Goal of the exercise -
Without skipping anything, transcribe the listing that follows.

Provided material -
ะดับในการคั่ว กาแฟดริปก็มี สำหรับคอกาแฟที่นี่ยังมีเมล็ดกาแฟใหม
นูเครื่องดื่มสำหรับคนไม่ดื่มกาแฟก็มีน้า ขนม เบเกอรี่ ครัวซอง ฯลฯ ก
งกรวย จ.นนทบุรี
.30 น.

Task result -
ะดับในการคั่ว กาแฟดริปก็มี สำหรับคอกาแฟที่นี่ยังมีเมล็ดกาแฟใหม
นูเครื่องดื่มสำหรับคนไม่ดื่มกาแฟก็มีน้า ขนม เบเกอรี่ ครัวซอง ฯลฯ ก
งกรวย จ.นนทบุรี
.30 น.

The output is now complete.